Neulich in einem Leipziger Baumarkt: eine Zwergtomate der Sorte „Balkontomate F1“. Gut zu erkennen ist der zwergenhafte Wuchs sowie die typischen gekräuselten Blätter.


Im letzten Herbst, als ich darüber nachgedacht habe, was ich gerne nächstes Jahr zusammen mit den Gärtnern aus unserem Gemeinschaftsgarten Querbeet kultivieren möchte, bin ich über die Zwerg-Tomaten gestolpert. Diese haben mich sofort fasziniert. Tomaten wachsen normalerweise unbegrenzt oder werden zumindest sehr groß und erfordern eine Stütze sowie das „Ausgeizen“ der Seitentriebe, um ihr wildes Wachstum im Garten zu kontrollieren. Tomaten sind also schon etwas aufwendiger zu kultivieren und müssen gewissermaßen gebändigt (eben kultiviert) werden. Wieso also nicht gleich eine Sorte züchten, die schon durch ihre genetische Ausstattung gebändigt ist? Die Zwerg-Tomaten-Sorten stellen die züchterisch-genetische Antwort auf diese Frage dar. Zwerg-Tomaten sind klein und platzsparend, müssen nicht ausgegeizt und angebunden werden. Zwerg-Tomaten sind sozusagen die Chihuahuas unter den Tomaten.

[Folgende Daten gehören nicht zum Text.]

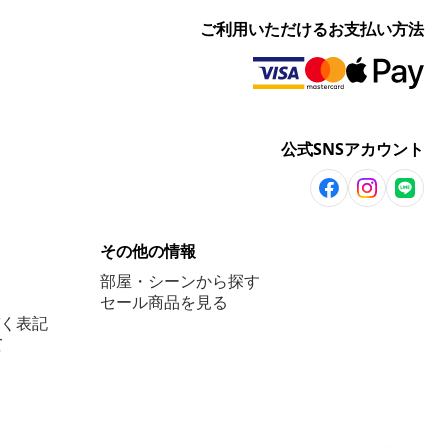
ご利用いただけるお支払い方法
公式SNSアカウント
その他の情報
部屋・シーンから探す
セール商品を見る
く表記
て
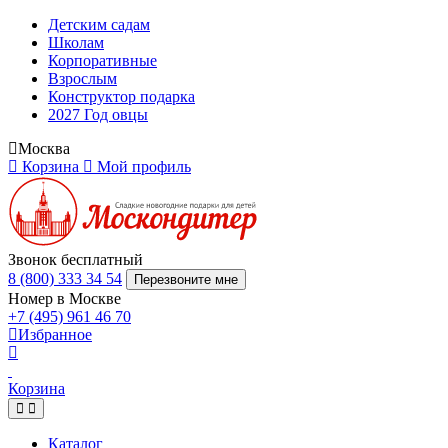
Детским садам
Школам
Корпоративные
Взрослым
Конструктор подарка
2027 Год овцы
Москва
Корзина
Мой профиль
Звонок бесплатный
8 (800) 333 34 54
Перезвоните мне
Номер в Москве
+7 (495) 961 46 70
Избранное
Корзина
Каталог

Craig LeHoullier, ein Tomaten-Experte aus North Carolina, berichtet in einem Interview, dass schon in den 1860ern die erste Zwerg-Tomatensorte von Frankreich in die USA gebracht wurde. Sie hatte den Namen „Chateau de Laye“. Auch in einem Saatgutkatalog von 1915 tauchte schon eine Zwergtomate mit dem Namen „New Big Dwarf“ auf. Allerdings gab es keine besondere Vielfalt an verschiedenen Zwergsorten, was Fruchtfarbe, Fruchtform und Größe anging. Deshalb hat Craig zusammen mit der australischen Züchterin Patrina Nuske Small das sogenannte Dwarf Tomato Project ins Leben gerufen.

Aus dem Projekt ist mittlerweile eine große Zahl an Zwergtomatensorten hervorgegangen, z.B. Big Green Dwarf (Frucht ist in reifem Zustand innen grün), Banksia Queen Dwarf (gelbe Früchte) oder Chocolate Lightning (Früchte innen schokoladig dunkel und aussen grün gestreift). Diese Sorten kann man meines Wissens bisher nur über amerikanische Saatguthändler, wie z.B. Victory Seeds bestellen. Alle Sorten aus dem Projekt wurden unter eine Art Open Source Lizenz („pledge“) der amerikanischen Open Source Seed Initiative gestellt. Es wurde also auf Sortenschutz und Patente verzichtet.

Einen guten Überblick über Zwergtomaten findet man, wenn man mit dem Stichwort „dwarf“ im Tomatenatlas von Peter Schurz sucht. Aus diesem Atlas habe ich auch einige Fotos entnommen, die die verschiedenen Fruchttypen der Zwerg-Tomaten zeigen (siehe weiter unten). In dem verlinkten Youtube-Video kann man sich die Zwerge live anschauen.

Allerdings hat nicht nur Craig sich der Zwerg-Tomaten angenommen. Mittlerweile findet man die verschiedensten Varianten von Zwerg-Tomaten in vielen Supermärkten und Baumärkten. Ich habe zum Beispiel vor einigen Tagen die Sorte „Balkontomate F1“, also einen Hybriden, bei Obi erworben.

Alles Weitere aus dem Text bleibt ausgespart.